Comme beaucoup de ses compagnons d’infortune, ce gaillard de 37 ans a travaillé au sein des ONG accourues en Haïti au lendemain du tremblement de terre. Il a été assistant logistique pour Médecins du monde et magasinier pour Handicap international. Mais, l’émotion dissipée, beaucoup d’organisations humanitaires ont plié bagage ou réduit la voilure. Sur un coup de tête, Jean-François a confié toutes ses économies, 2 300 euros, à un coyote de Cap-Haïtien. « La plupart des passeurs sont de Cap, confie-t-il. Ce sont eux qui s’occupent de tout. Ils donnent rendez-vous par téléphone au consulat de Saint-Domingue, où il faut débourser 100 euros pour le visa. Le reste va aux billets d’avion, aux bateaux et à leurs bénéfices.
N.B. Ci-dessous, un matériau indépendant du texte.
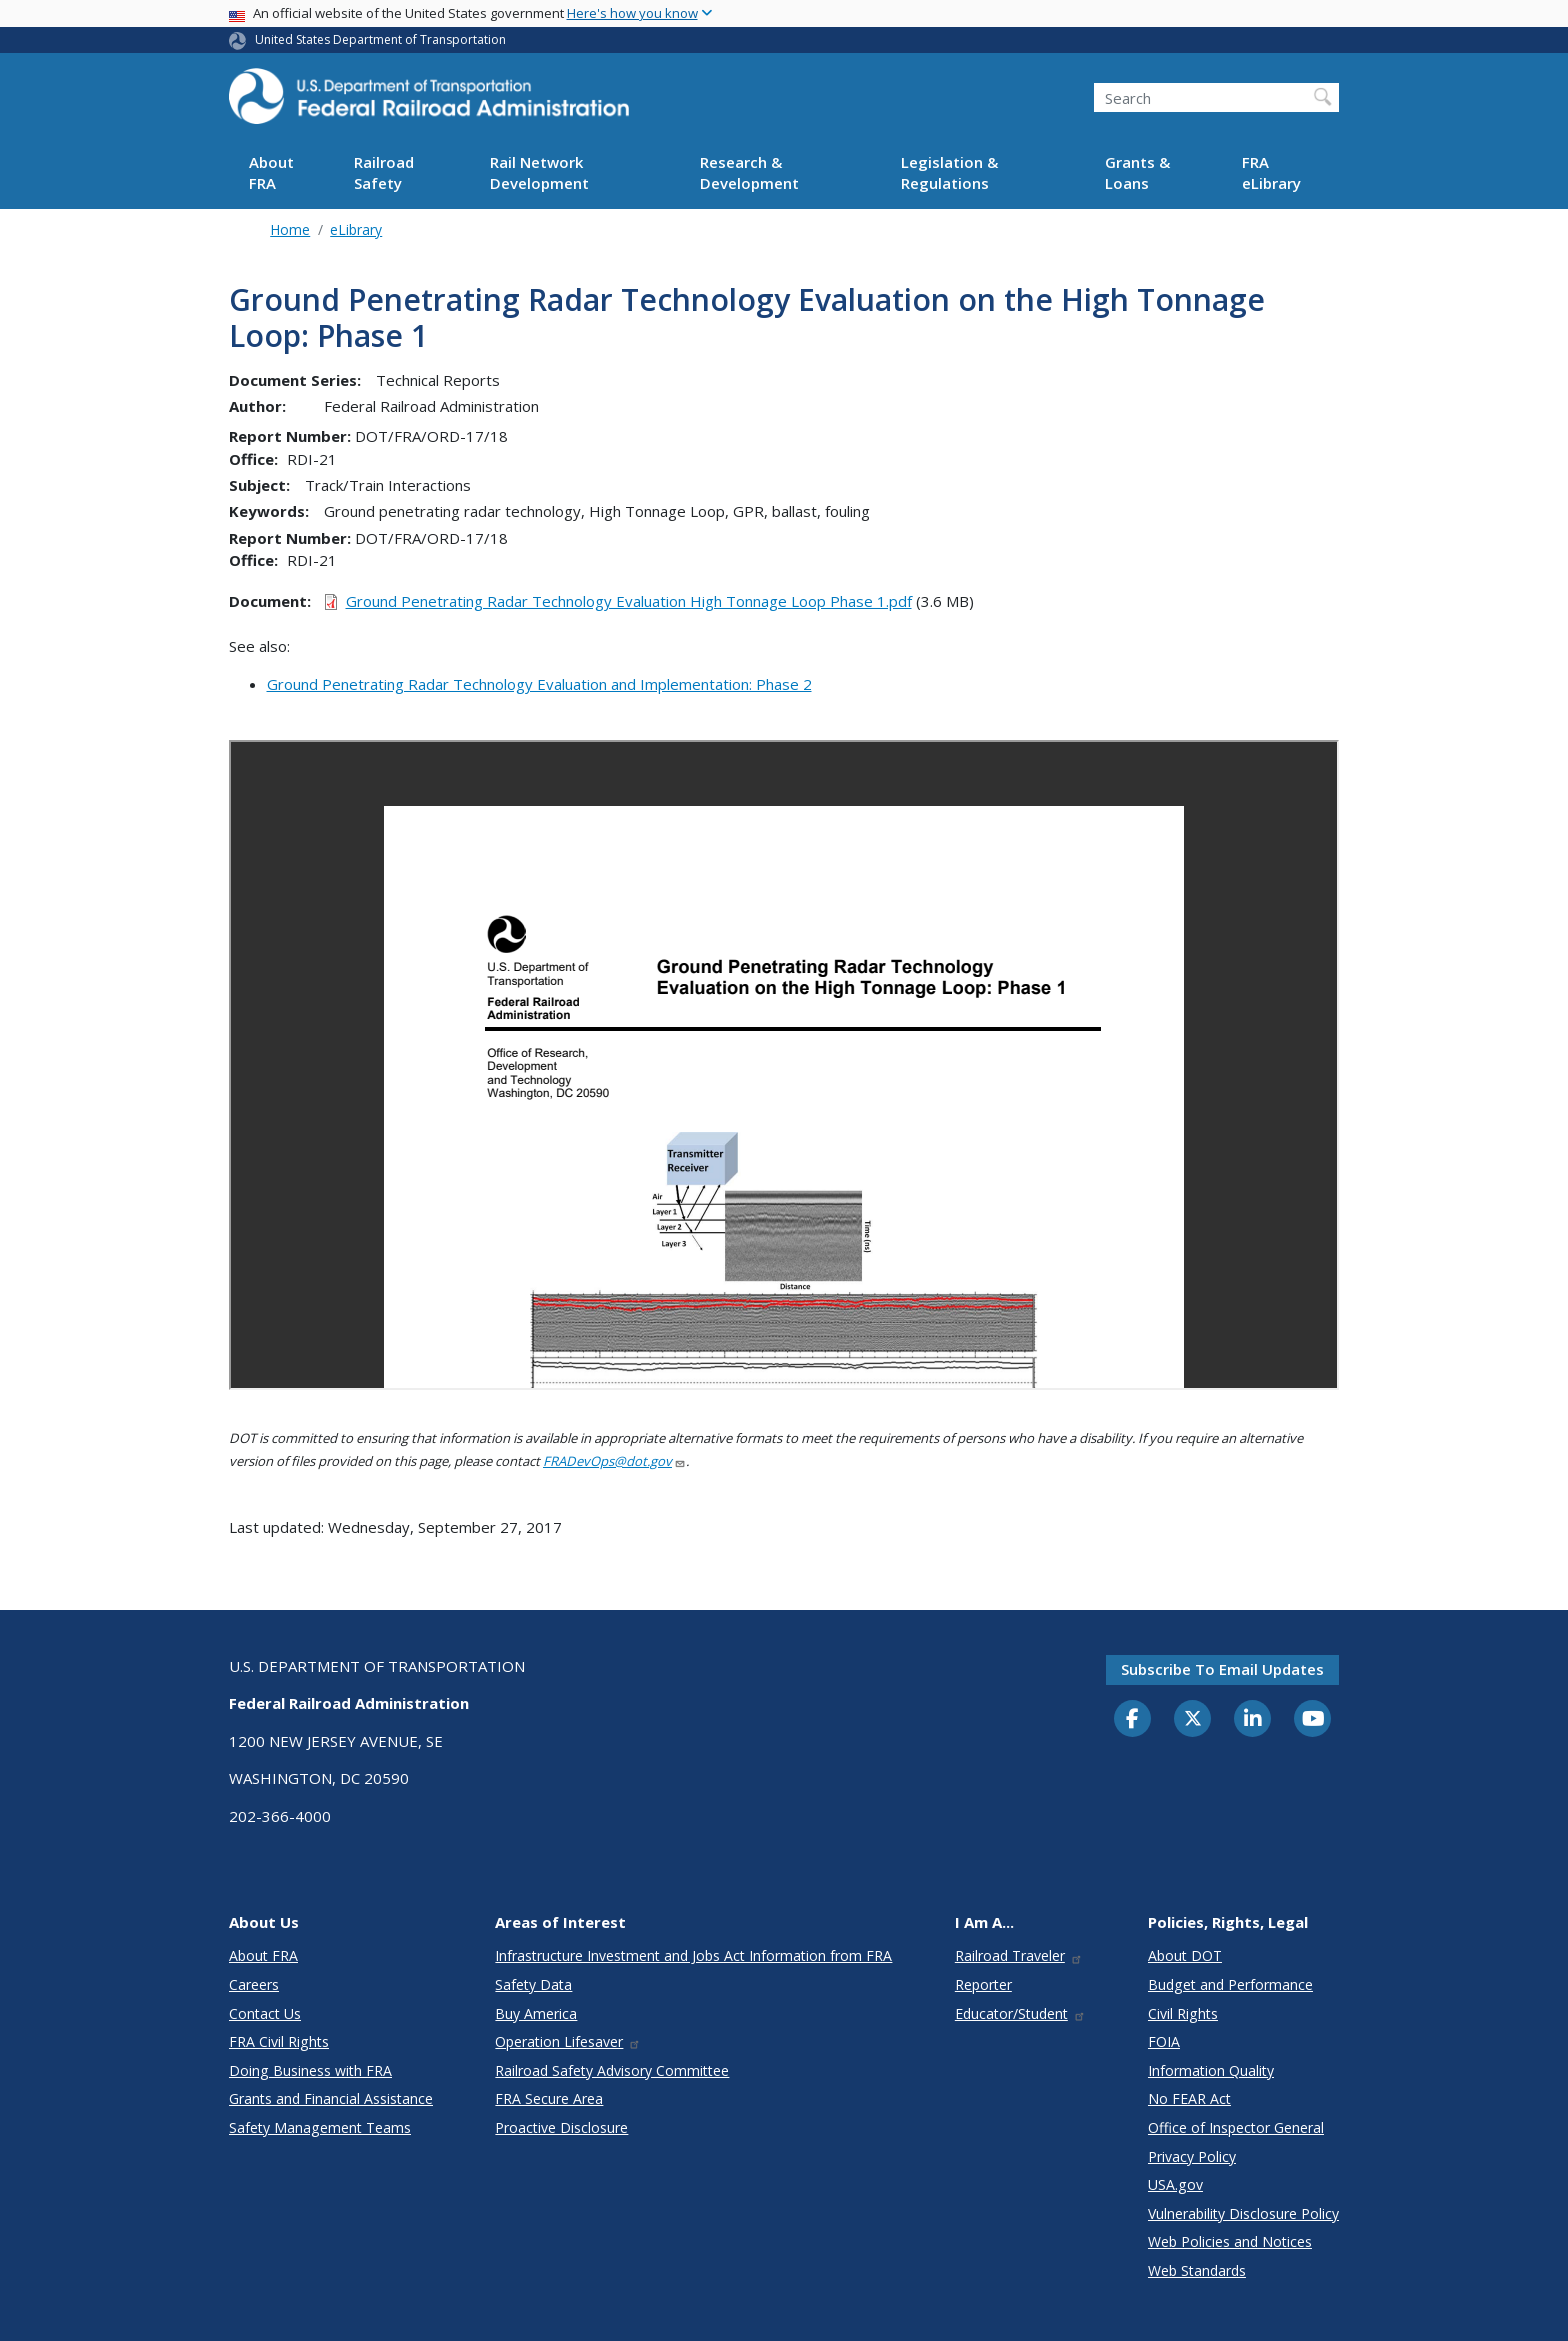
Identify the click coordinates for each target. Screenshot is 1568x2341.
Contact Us (265, 2013)
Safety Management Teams (320, 2127)
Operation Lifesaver (568, 2041)
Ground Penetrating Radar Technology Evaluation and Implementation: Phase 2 (539, 684)
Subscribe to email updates (1222, 1669)
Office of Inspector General (1236, 2127)
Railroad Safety (384, 172)
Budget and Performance (1230, 1984)
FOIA (1164, 2041)
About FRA (271, 172)
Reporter (983, 1984)
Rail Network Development (539, 172)
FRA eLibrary (1271, 172)
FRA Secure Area (549, 2098)
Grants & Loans (1137, 172)
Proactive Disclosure (561, 2127)
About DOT (1185, 1955)
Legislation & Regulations (949, 172)
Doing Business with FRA (310, 2070)
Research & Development (749, 172)
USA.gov (1175, 2184)
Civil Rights (1183, 2013)
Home (290, 229)
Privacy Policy (1192, 2156)
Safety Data (533, 1984)
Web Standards (1197, 2270)
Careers (254, 1984)
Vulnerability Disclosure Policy (1243, 2213)
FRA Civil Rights (279, 2041)
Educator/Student (1020, 2013)
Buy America (536, 2013)
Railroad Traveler (1019, 1955)
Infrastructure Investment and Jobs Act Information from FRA (693, 1955)
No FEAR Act (1189, 2098)
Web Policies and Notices (1230, 2241)
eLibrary (356, 229)
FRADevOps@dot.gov (614, 1461)
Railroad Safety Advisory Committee (612, 2070)
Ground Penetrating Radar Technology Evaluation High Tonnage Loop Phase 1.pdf (629, 601)
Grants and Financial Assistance (331, 2098)
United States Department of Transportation (380, 39)
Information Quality (1211, 2070)
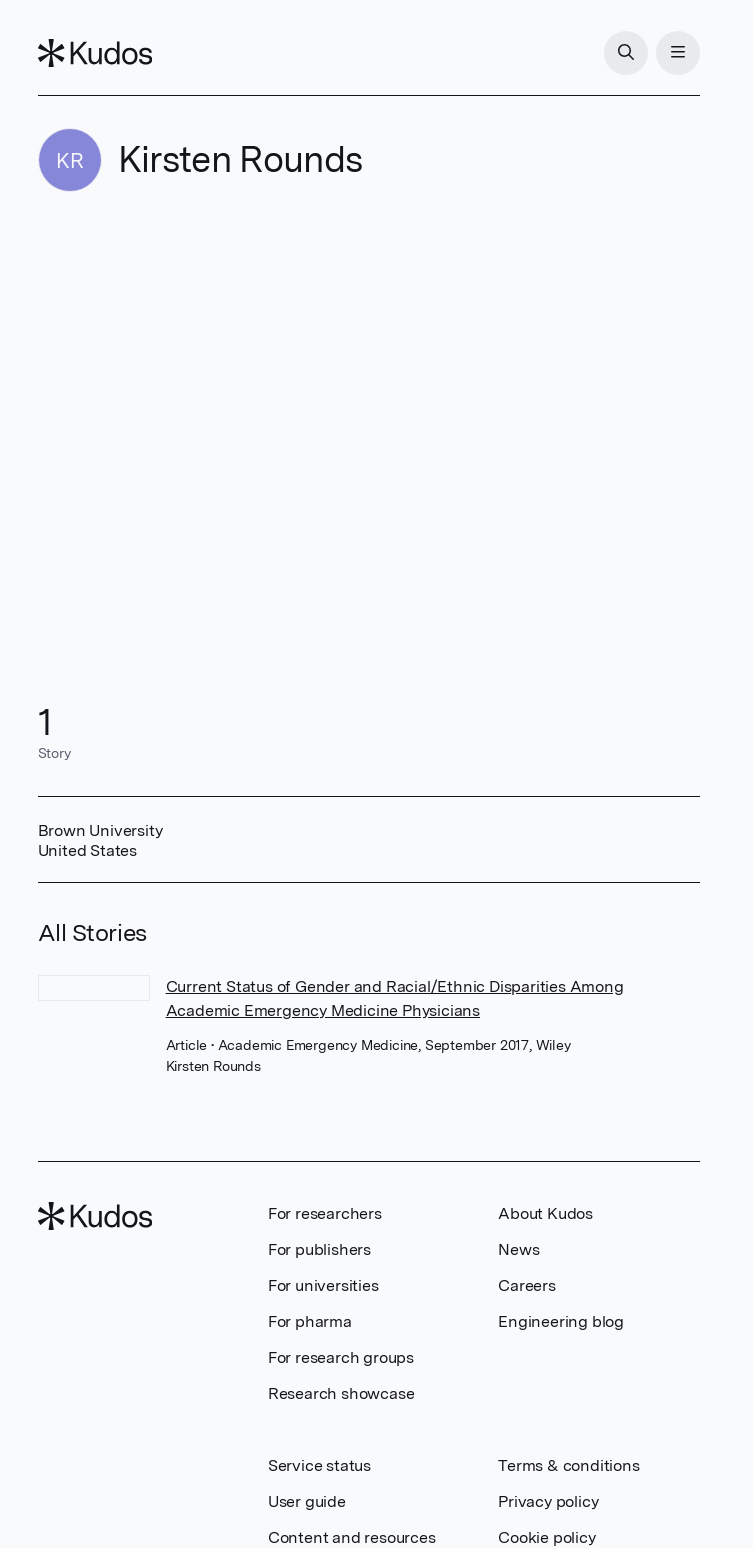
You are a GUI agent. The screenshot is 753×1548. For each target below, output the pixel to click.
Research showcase (341, 1393)
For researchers (325, 1213)
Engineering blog (561, 1321)
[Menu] (678, 53)
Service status (319, 1465)
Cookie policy (546, 1537)
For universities (323, 1285)
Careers (527, 1285)
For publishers (319, 1249)
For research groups (341, 1357)
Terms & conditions (568, 1465)
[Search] (626, 53)
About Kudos (545, 1213)
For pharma (310, 1321)
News (518, 1249)
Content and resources (352, 1537)
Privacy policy (548, 1501)
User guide (307, 1501)
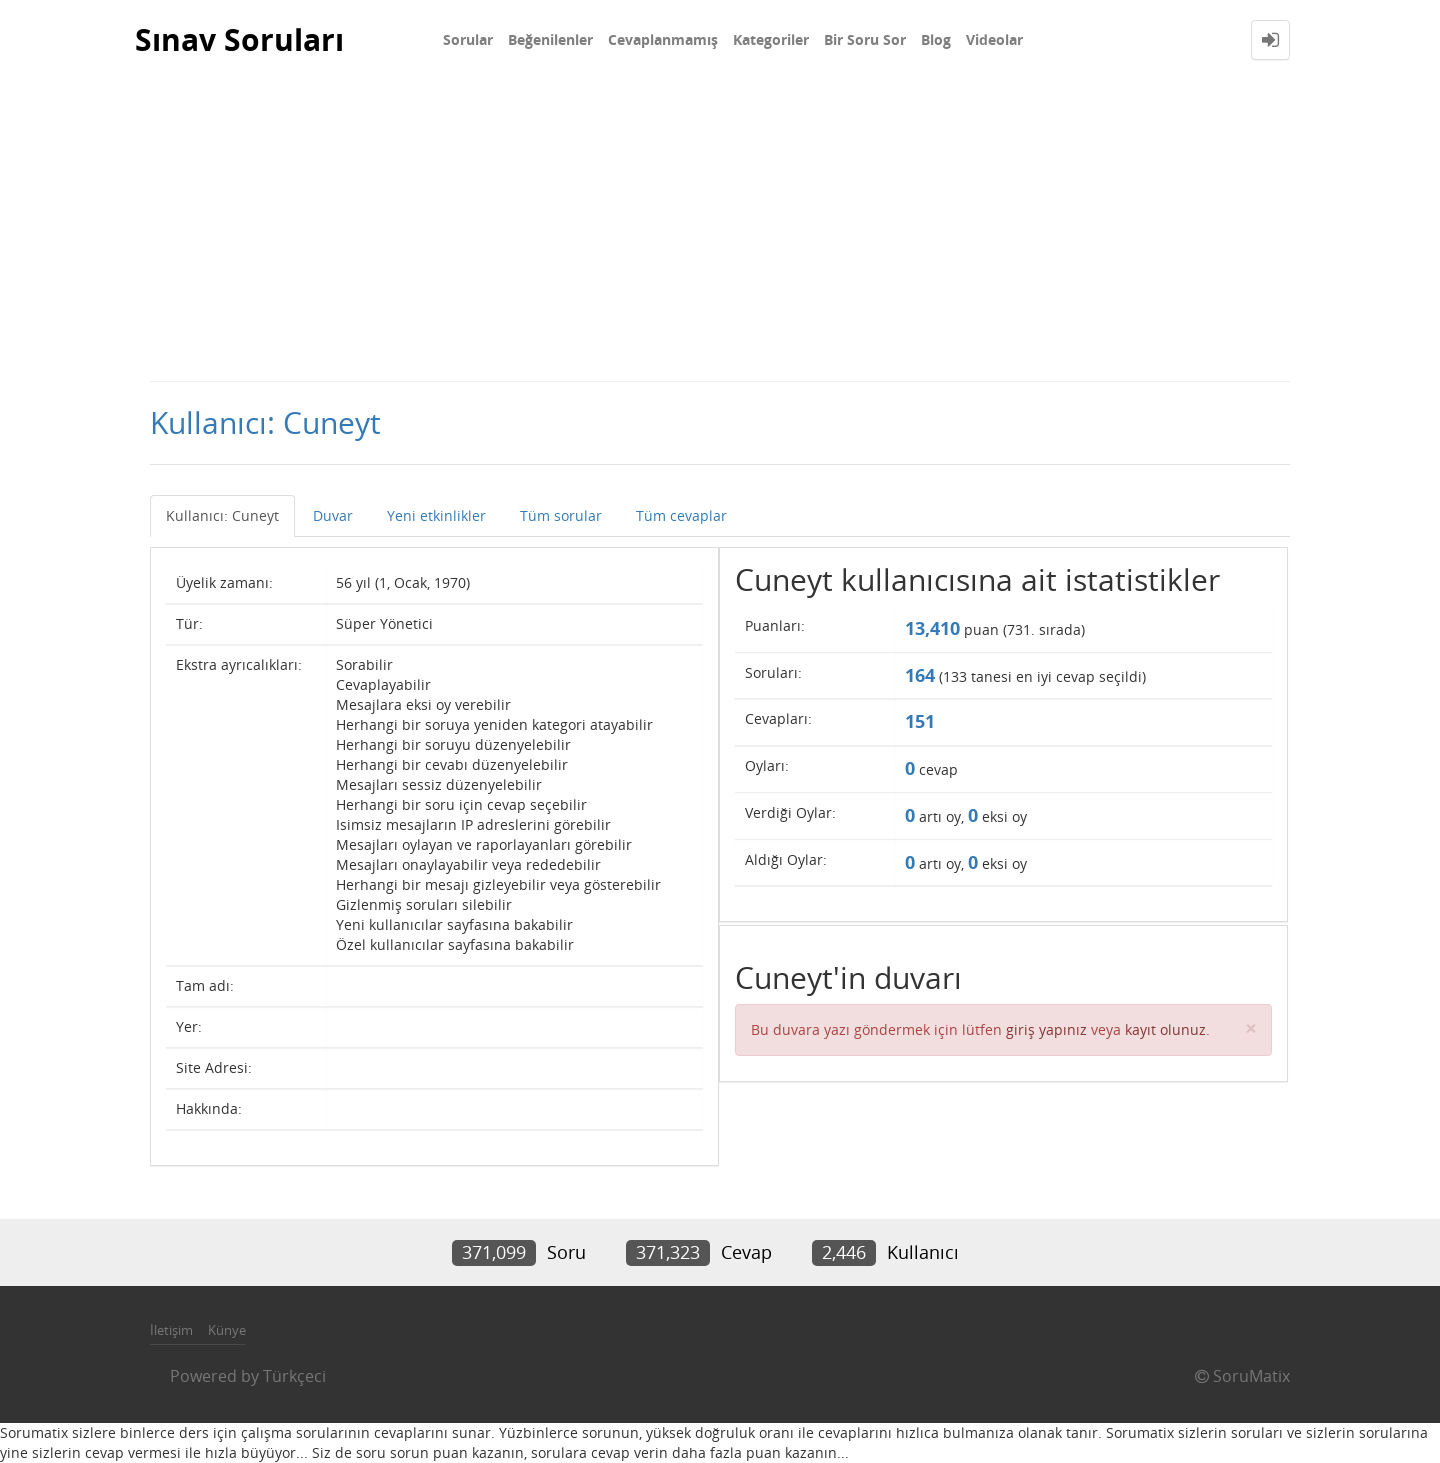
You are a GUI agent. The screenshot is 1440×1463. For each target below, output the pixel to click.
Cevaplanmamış (663, 39)
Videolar (994, 39)
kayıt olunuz (1165, 1029)
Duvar (333, 515)
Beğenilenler (550, 39)
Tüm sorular (561, 515)
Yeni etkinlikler (436, 515)
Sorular (468, 39)
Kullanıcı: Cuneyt (222, 515)
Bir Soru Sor (865, 39)
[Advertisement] (720, 230)
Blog (936, 39)
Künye (227, 1330)
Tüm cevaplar (681, 515)
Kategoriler (771, 39)
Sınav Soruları (239, 39)
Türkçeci (294, 1376)
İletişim (171, 1330)
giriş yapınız (1046, 1029)
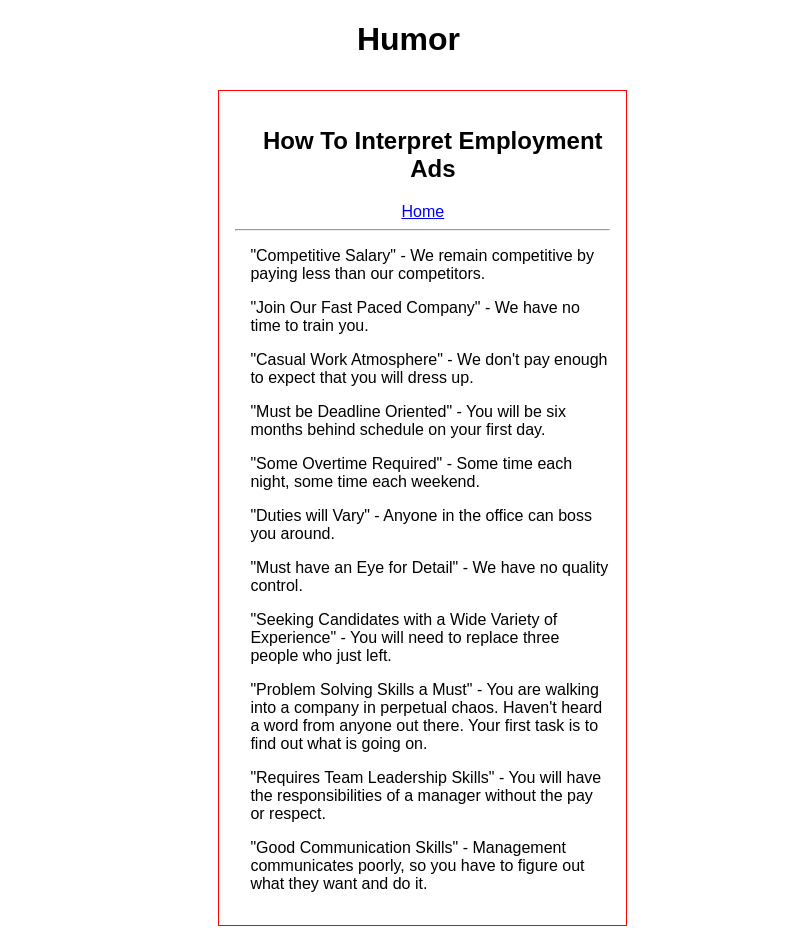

A chaque étape, quelqu’un nous attend pour nous conduire à la suivante. Parfois, il faut rajouter de l’argent. » Les tarifs pratiqués oscillent entre 2 000 et 4 000 euros selon la destination. Manaus est la plus prisée : la capitale amazonienne est devenue le nouvel eldorado des Haïtiens, qui sont déjà plus de 3 500 à y vivre. Les hommes travaillent le plus souvent dans la construction, notamment du stade qui sera mis en service lors de la prochaine Coupe du monde ; les femmes se font engager dans la restauration ou comme domestiques. La Guyane, elle, ne fait plus rêver : moins de 10 % des migrants envisagent de rallier le département français. Mais, en raison de la distance, c’est la route la plus chèrement facturée. Pour s’acquitter des sommes demandées, les candidats au départ ont souvent sollicité leurs familles, avec promesse d’un « retour sur investissement ».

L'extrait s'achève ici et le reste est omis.